Alla riprova dei fatti, dal 30 agosto al 9 settembre l’edizione numero 74 della Mostra del cinema di Venezia ha espresso un livello qualitativo generale decisamente alto. Erano anni che il concorso, al Lido, non presentava film belli e importanti, sia sul piano delle suggestioni narrative che dei registri espressivi. Un amalgama riuscito, dunque, a cominciare dal Leone d’oro «The shape of water» di Guillermo Del Toro, collocato al tempo della ‘guerra fredda’, in un contesto storico dal quale emerge un sottotesto sociale e politico ben marcato.

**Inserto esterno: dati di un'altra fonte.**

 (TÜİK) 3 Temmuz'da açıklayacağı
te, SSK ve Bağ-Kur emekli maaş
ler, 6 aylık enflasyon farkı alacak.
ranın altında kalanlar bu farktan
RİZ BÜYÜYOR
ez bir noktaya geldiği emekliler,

Intimo e spettacolare al tempo stesso, riedizione in chiave dark de «La bella e la bestia», «The shape of water» è un fantasy romantico che si propone al grande pubblico mantenendo però vivissima la cifra autoriale del regista messicano. Un film che, raccontando con piglio visionario l’insolita love story tra la muta donna delle pulizie di un laboratorio segreto di Baltimora, dove si svolgono esperimenti top secret, e il misterioso uomo-pesce che vi è recluso sotto copertura governativa, si dichiara apertamente dalla parte degli ultimi, degli esclusi, degli emarginati.

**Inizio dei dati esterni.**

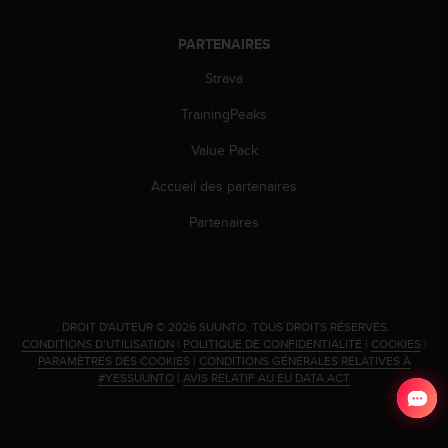
o
r
PARTENAIRES
m
i
Strava
t
é
TrainingPeaks
a
Value Pack
u
x
Accueil des partenaires
a
u
Partenaires
t
r
e
s
n
.
DROIT D'AUTEUR © 2026 SUUNTO.
TOUS DROITS RÉSERVÉS.
o
CONDITIONS D’UTILISATION
|
POLITIQUE DE CONFIDENTIALITÉ
|
COOKIES
|
r
PARAMÈTRES DES COOKIES
|
CONDITIONS GÉNÉRALES RELATIVES À
m
#YESSUUNTO
|
AVIS RELATIF AU EU DATA ACT
e
s
d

Anche il Gran premio della giuria attribuito a «Foxtrot» dell’israeliano Samuel Maoz riconosce il valore di un film ben delimitato nella sua cornice geografica e politica, il conflitto mediorientale, ma tutto giocato sul piano esistenziale, con una struttura narrativa affascinante, articolata in tre tempi, e una regia calibratissima. Persin troppo generoso, forse, il Leone d’argento per la miglior regia a «Jusqu’à la garde» del francese Xavier Legrand (a cui è andato anche il Leone del futuro per la migliore opera prima), ineccepibile, invece, il premio per la miglior sceneggiatura a «Three Billboards outside Ebbing, Missouri» di Martin McDonagh, il lungometraggio più applaudito di Venezia 2017.

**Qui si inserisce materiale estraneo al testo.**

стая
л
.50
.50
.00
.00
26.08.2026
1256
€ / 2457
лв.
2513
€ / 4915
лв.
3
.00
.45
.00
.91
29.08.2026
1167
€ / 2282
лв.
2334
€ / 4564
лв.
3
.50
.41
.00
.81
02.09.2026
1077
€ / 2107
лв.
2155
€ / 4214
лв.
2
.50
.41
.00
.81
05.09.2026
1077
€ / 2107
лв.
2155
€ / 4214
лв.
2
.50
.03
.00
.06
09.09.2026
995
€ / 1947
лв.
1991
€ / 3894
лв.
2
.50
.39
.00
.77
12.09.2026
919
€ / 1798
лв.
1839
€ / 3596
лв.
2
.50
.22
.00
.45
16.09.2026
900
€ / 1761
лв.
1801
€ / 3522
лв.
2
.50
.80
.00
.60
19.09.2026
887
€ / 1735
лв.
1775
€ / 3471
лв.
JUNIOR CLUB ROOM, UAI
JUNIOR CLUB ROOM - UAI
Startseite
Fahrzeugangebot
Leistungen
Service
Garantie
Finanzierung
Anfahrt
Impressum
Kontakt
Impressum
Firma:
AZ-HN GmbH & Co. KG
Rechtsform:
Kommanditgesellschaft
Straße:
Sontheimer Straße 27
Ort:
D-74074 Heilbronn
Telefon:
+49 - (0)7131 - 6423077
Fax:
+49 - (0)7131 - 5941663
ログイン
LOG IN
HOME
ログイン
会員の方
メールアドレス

Alla giuria presieduta da Annette Bening va riconosciuto anche il merito di aver assegnato un Premio speciale a «Sweet country» dell’australiano Warwick Thornton (parabola morale che rivendica parità di trattamento tra i padroni bianchi e i servi di colore nell’Australia degli aborigeni) e di aver consegnato le Coppe Volpi per i migliori attori a Kamel El Basha, interprete di«The Insult» (la seconda pellicola in gara incentrata sulle tensioni in Medio Oriente), e soprattutto a Charlotte Rampling, protagonista assoluta di «Hannah» di Andrea Pallaoro, film delicato e profondo sullo spaesamento esistenziale all’interno di una coppia di anziani. Il cinema italiano porta a casa anche la vittoria di Susanna Nicchiarelli con «Nico, 1988» nella sezione Orizzonti e gli applausi, in concorso, a «The Leisure Seeker» di Paolo Virzì e ad «Ammore e malavita» dei Manetti Bros.

Unica perplessità, in una Mostra più che soddisfacente, la trentina di premi assegnati complessivamente nelle varie sezioni del festival. Troppi. Avere il coraggio di ridurre i riconoscimenti significherebbe rimarcare ulteriormente il peso delle proprie, convincenti scelte.